● **GIVEN ENTRIES**:
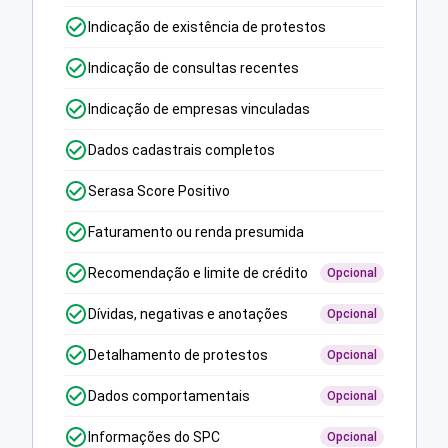
Indicação de existência de protestos
Indicação de consultas recentes
Indicação de empresas vinculadas
Dados cadastrais completos
Serasa Score Positivo
Faturamento ou renda presumida
Recomendação e limite de crédito
Opcional
Dívidas, negativas e anotações
Opcional
Detalhamento de protestos
Opcional
Dados comportamentais
Opcional
Informações do SPC
Opcional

● **EXERCISE**: Where a line above contains the string "protestos", copy that line.

● **FINAL ANSWER**:
Indicação de existência de protestos
Detalhamento de protestos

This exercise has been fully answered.